He went upwind, skirting the edge of the planted things. A path showed, winding over half-heartedly cleared ground. He followed it, with Paula close behind him. Smoke still curled heavily upward from the heaps of ashes which he reached first of all. He looked upon them with an unpleasant satisfaction. He had to pick his way between still smoking heaps of embers to reach the huts about which laborers stood listlessly, not working because not ordered to work, not yet frightened because not yet realizing fully the catastrophe that had come upon them.
He was moving toward them, deliberately adopting an air of suppressed rage, when a voice called whiningly.
"Senhor! Senhor!" And then pleadingly, in Portuguese, "I have news for The Master! I have news for The Master!"

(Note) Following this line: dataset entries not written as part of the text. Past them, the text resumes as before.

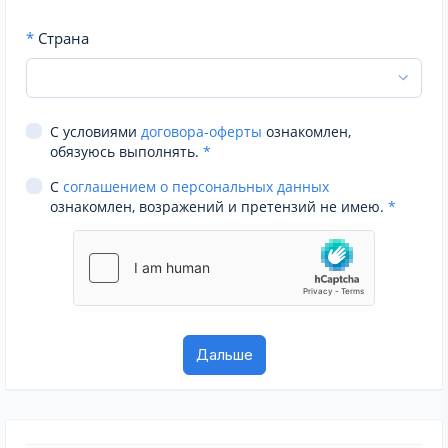
*
Страна
С условиями
договора-оферты
ознакомлен,
обязуюсь выполнять.
*
С
соглашением о персональных данных
ознакомлен, возражений и претензий не имею.
*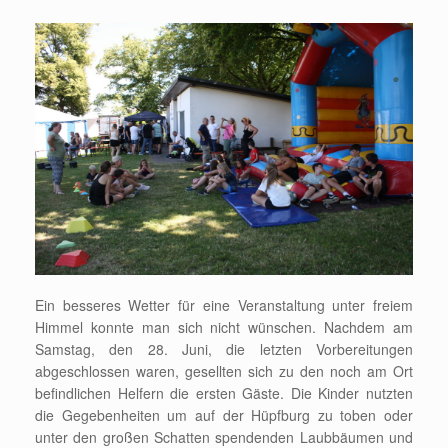
Ein besseres Wetter für eine Veranstaltung unter freiem
Himmel konnte man sich nicht wünschen. Nachdem am
Samstag, den 28. Juni, die letzten Vorbereitungen
abgeschlossen waren, gesellten sich zu den noch am Ort
befindlichen Helfern die ersten Gäste. Die Kinder nutzten
die Gegebenheiten um auf der Hüpfburg zu toben oder
unter den großen Schatten spendenden Laubbäumen und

Bell jerked his head about. Bars of thick wood, cemented into heavy timbers at top and bottom. A building that was solid wall on three sides, and the fourth was bars. A white man in it, unshaven, haggard, ragged, filthy. And on the floor of the cage....
There had been another such cage on a fazenda back toward Rio. Bell had looked into it, and had shot the gibbering Thing that had been its occupant, as an act of pure mercy. But this man had been through horrors and yet was sane.
"Don't look," said Bell sharply to Paula. He went close.
The figure pressed against the bars, whining. And suddenly it stopped its fawning.
"The devil!" said the white man in the cage. "What in hell are you doing here, Bell? Has that fiend caught you too?"